Blanche also responded to two other files highlighted by Massie, saying those files do not obfuscate any substantive information.
But Khanna said those measures taken after the documents' release are still not in compliance with the EFTA law, which passed nearly unanimously in Congress and was signed by President Trump in November.
"Trump's FBI scrubbed these files in March," Khanna said on social media. "The documents (the Department of) Justice [received] had the redactions that the FBI made back then.
"They need to unscrub the FBI files so we know who the rich and powerful men are who raped underage girls."
Massie said the incorrect redactions show the justice department "need to do a little more homework" in their handling of the files.
"What we found out is those 302 forms were redacted before they got to the DOJ," in contradiction of the law's order for the FBI - which is part of the DOJ - to un-redact information before sending it to Blance and Attorney General Pam Bondi's office.
Among the redactions flagged by Massie on Monday night was a document appearing the show an email exchange between Epstein and an unknown person discussing a "torture video" and travel between China and the United States.
Massie claimed that "a Sultan seems to have sent this" and demanded the hidden identity be revealed.
Blanche quoted Massie's post on X, saying the blacked-out text is an email address.
"The law requires redactions for personally identifiable information, including if in an email address.
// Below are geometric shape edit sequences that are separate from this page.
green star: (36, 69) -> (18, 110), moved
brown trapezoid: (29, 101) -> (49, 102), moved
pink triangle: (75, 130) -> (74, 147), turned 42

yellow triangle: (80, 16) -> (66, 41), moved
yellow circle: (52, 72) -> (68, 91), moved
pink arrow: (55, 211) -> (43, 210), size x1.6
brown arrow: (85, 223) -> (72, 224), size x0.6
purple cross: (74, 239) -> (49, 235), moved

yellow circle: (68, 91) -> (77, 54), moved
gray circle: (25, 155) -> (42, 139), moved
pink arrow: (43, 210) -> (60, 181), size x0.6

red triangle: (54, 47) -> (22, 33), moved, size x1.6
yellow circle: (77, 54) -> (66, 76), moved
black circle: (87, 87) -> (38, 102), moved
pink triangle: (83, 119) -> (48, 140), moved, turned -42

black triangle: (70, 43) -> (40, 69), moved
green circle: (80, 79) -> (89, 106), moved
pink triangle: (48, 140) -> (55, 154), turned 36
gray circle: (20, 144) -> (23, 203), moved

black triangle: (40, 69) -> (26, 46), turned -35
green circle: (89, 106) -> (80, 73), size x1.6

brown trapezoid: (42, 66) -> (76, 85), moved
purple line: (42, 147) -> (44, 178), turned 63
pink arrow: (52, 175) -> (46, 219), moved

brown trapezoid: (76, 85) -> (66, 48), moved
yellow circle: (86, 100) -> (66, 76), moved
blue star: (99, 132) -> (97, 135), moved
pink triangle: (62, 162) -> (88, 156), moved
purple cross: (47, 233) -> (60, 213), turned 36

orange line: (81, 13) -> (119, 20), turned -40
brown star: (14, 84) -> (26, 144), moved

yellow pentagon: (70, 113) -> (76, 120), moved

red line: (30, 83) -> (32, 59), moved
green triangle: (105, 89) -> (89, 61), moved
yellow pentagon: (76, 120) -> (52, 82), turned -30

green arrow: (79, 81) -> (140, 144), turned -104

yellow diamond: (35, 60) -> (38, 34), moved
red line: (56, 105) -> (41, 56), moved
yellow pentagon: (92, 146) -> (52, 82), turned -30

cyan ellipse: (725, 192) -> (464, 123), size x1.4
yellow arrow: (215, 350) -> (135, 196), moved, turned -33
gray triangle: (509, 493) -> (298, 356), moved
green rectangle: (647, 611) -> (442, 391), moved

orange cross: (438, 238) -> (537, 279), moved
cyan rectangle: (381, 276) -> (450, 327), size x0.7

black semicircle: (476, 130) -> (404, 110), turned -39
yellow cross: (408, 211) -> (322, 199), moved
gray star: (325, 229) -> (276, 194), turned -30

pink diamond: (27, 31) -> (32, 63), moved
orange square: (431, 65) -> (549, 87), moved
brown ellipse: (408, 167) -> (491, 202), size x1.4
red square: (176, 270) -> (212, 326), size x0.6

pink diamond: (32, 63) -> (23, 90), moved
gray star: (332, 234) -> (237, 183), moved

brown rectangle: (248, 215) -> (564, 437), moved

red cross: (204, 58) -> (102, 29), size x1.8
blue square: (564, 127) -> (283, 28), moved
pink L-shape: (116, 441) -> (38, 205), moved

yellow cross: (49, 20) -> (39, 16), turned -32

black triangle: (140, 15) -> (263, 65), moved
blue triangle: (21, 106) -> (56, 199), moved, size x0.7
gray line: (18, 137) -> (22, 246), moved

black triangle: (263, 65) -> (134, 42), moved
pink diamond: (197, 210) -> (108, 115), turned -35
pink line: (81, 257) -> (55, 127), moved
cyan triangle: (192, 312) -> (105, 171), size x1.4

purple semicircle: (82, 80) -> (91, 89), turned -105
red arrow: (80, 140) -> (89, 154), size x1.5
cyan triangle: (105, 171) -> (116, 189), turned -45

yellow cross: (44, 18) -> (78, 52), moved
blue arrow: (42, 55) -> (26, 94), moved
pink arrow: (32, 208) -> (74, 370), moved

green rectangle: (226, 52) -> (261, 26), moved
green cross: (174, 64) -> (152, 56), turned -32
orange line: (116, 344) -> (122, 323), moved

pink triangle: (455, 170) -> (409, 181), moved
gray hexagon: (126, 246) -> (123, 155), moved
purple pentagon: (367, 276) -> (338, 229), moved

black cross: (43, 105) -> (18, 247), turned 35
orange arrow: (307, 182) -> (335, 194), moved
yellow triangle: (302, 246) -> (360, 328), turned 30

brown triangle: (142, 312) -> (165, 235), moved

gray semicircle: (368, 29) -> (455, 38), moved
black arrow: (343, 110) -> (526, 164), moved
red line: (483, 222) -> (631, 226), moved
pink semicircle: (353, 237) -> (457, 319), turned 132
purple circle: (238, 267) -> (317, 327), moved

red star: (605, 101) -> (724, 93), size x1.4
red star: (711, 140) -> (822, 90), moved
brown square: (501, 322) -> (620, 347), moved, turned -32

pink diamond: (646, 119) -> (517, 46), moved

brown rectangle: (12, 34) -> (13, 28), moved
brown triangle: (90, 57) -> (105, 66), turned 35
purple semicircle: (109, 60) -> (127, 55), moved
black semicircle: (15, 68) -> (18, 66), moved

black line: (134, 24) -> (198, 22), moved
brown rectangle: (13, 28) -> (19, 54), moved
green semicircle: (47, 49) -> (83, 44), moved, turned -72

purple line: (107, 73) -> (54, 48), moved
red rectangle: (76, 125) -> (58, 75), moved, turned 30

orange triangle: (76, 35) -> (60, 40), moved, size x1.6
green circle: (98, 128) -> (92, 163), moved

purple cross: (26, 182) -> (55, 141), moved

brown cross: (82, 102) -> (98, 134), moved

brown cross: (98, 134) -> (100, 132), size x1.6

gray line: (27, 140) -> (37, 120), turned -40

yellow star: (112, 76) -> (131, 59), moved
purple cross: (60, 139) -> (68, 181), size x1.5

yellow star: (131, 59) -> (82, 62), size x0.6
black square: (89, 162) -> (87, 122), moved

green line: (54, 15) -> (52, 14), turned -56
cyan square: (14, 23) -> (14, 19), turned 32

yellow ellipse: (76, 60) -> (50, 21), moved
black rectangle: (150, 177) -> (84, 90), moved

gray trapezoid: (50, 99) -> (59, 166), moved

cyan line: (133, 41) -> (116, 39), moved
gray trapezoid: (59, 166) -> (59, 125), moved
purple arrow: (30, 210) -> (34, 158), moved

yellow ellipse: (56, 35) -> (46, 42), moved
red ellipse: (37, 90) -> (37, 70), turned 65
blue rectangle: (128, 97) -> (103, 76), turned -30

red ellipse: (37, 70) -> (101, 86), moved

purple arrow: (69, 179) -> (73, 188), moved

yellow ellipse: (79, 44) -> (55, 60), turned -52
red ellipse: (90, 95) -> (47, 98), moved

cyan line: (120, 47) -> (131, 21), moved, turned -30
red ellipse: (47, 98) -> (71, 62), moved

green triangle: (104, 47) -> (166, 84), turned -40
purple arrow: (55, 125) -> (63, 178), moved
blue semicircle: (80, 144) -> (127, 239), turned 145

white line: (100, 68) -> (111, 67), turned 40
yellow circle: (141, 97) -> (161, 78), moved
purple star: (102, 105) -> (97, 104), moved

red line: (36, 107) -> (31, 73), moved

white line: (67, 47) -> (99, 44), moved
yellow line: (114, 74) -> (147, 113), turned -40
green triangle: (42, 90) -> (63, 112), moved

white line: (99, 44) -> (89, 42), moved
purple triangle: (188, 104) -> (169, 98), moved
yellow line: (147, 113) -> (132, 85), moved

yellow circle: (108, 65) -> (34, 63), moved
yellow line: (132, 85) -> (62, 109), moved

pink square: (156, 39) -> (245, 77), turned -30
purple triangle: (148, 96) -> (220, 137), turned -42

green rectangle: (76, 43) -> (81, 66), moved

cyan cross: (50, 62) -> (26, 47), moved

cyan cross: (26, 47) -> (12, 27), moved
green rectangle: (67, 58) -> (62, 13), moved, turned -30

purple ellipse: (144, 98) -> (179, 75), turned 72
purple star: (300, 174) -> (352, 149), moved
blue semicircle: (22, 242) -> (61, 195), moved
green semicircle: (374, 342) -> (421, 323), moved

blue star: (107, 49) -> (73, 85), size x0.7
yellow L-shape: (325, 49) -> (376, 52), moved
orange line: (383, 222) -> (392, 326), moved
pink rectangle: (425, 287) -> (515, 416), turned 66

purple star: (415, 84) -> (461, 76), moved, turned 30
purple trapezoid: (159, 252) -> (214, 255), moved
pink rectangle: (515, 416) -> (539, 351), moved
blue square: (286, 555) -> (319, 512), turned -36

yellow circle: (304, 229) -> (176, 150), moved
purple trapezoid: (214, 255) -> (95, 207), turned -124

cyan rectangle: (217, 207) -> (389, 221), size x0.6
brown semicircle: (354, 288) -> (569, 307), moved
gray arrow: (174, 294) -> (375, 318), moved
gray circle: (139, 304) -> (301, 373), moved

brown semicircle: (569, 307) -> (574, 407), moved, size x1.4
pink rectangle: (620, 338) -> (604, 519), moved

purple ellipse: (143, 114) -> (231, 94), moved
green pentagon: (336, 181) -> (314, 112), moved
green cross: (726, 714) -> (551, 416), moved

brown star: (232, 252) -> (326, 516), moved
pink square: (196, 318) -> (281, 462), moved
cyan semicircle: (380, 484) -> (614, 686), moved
And you know that the Sultan's name is available unredacted in the files," he said.
"Stop grandstanding," he added.
Massie also complained that the name of a "well known retired CEO" was missing from the publicly available version of an FBI document listing potential Epstein co-conspirators.
Within hours, Blanche said that name - which already appears elsewhere in the files - had also been uncovered.
"DOJ is hiding nothing," he wrote.
Representatives Jamie Raskin, a Democrat, and Lauren Boebert, a Republican, were among the lawmakers who viewed the documents on Monday.
"I think there are folks who are definitely implicated" named in the files, Boebert said.
Raskin complained that the limited way in which lawmakers could view the unredacted files amounts to a "cover up".
"The DOJ is giving Members of Congress just four computers in a satellite office to read the unredacted Epstein File of more than 3 million documents," he wrote on X, calculating that it would take Congress seven years to read it all.